In summary, we describe CSF-persistent clonally related B cell populations as part of an overall complex picture of B cell relatedness over time and across compartments that appears at least partially independent of IMT initiation. We identified previously unknown patterns of B cell relatedness, including PB SM and USM B cells that may contribute to SM- and PC-rich CSF B cell repertoires and naive B cells that persist over time. Our findings raise the possibility that IMTs, which effectively reduce clinical and MRI relapses, may not sufficiently target CNS-compartmentalized immune mechanisms that have been associated with gradual and relapse-independent MS worsening in relapsing MS and progressive forms of the disease (48). Effective targeting of CNS-compartmentalized inflammation may, in the future, achieve efficacy in progression slowing superior to that of current therapies (2). Longitudinal immune repertoire studies performed alongside the clinical development of such potentially novel MS drugs may well provide critical immunological and biomarker evidence indicating the successful suppression or elimination of progression-driving mechanisms.

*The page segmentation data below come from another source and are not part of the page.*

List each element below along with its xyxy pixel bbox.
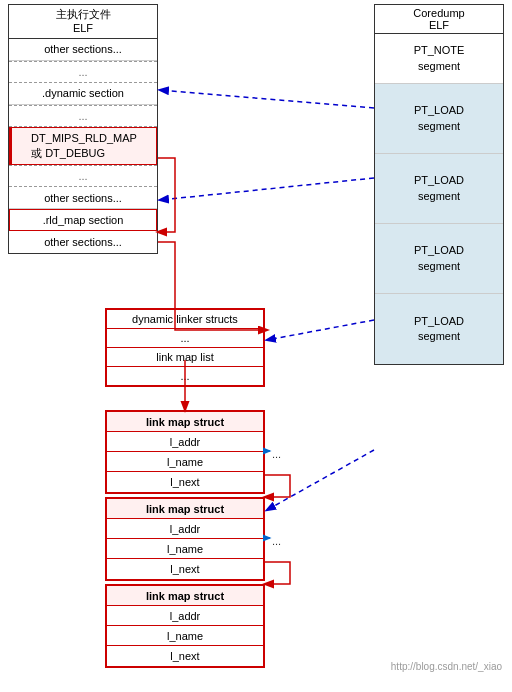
coredump-title-line1: Coredump [413,7,464,19]
elf-title-line2: ELF [73,22,93,34]
link-map-struct-1: link map struct l_addr l_name l_next [105,410,265,494]
elf-row-dt-mips: DT_MIPS_RLD_MAP或 DT_DEBUG [9,127,157,166]
dl-structs-box: dynamic linker structs ... link map list… [105,308,265,387]
elf-box: 主执行文件 ELF other sections... ... .dynamic… [8,4,158,254]
elf-title: 主执行文件 ELF [9,5,157,39]
lm2-laddr: l_addr [107,519,263,539]
watermark: http://blog.csdn.net/_xiao [391,661,502,672]
lm1-title: link map struct [107,412,263,432]
coredump-title-line2: ELF [429,19,449,31]
elf-row-other2: other sections... [9,187,157,209]
elf-row-dynamic: .dynamic section [9,83,157,105]
segment-pt-note: PT_NOTEsegment [375,34,503,84]
segment-pt-load-3: PT_LOADsegment [375,224,503,294]
lm2-lnext: l_next [107,559,263,579]
elf-row-dots3: ... [9,165,157,187]
elf-row-dots1: ... [9,61,157,83]
dl-dots2: ... [107,367,263,385]
link-map-struct-3: link map struct l_addr l_name l_next [105,584,265,668]
dl-link-map-list: link map list [107,348,263,367]
lm1-lnext: l_next [107,472,263,492]
lm2-title: link map struct [107,499,263,519]
lm3-lname: l_name [107,626,263,646]
segment-pt-load-4: PT_LOADsegment [375,294,503,364]
lm1-lname: l_name [107,452,263,472]
segment-pt-load-2: PT_LOADsegment [375,154,503,224]
svg-line-2 [267,320,374,340]
lm2-lname: l_name [107,539,263,559]
segment-pt-load-1: PT_LOADsegment [375,84,503,154]
svg-line-3 [267,450,374,510]
dl-dots1: ... [107,329,263,348]
svg-line-0 [160,90,374,108]
link-map-struct-2: link map struct l_addr l_name l_next [105,497,265,581]
lm1-laddr: l_addr [107,432,263,452]
elf-title-line1: 主执行文件 [56,8,111,20]
coredump-box: Coredump ELF PT_NOTEsegment PT_LOADsegme… [374,4,504,365]
coredump-title: Coredump ELF [375,5,503,34]
svg-line-1 [160,178,374,200]
lm3-lnext: l_next [107,646,263,666]
lname1-dots: ... [272,448,281,460]
lm3-title: link map struct [107,586,263,606]
elf-row-rld-map: .rld_map section [9,209,157,231]
elf-row-other1: other sections... [9,39,157,61]
lname2-dots: ... [272,535,281,547]
diagram-container: 主执行文件 ELF other sections... ... .dynamic… [0,0,512,692]
dl-title: dynamic linker structs [107,310,263,329]
lm3-laddr: l_addr [107,606,263,626]
elf-row-dots2: ... [9,105,157,127]
elf-row-other3: other sections... [9,231,157,253]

Experimental design. We hypothesized before initiating this study that in MS patients there would be a population of B cell clones that persist in the CSF over time. Inclusion criteria for this observational study were (a) enrollment in the UCSF Expression, Proteomics, Imaging, Clinical (EPIC) study (31), which is a longitudinal MS cohort that defines MS according to the 2001 McDonald criteria (49), and (b) CSF and PBMCs from biobanks from 2 time points (T1 and T2) taken a minimum of 9 months apart. All patients were treatment naive at T1. Patients either consented to donating excess CSF and blood during routine lumbar puncture (LP) at UCSF, or if an LP was not ordered by the treating physician, consented to undergo LP and blood draw for research purposes. Patient demographics and clinical history, including physical exam and EDSS scores, were also obtained as part of the EPIC study.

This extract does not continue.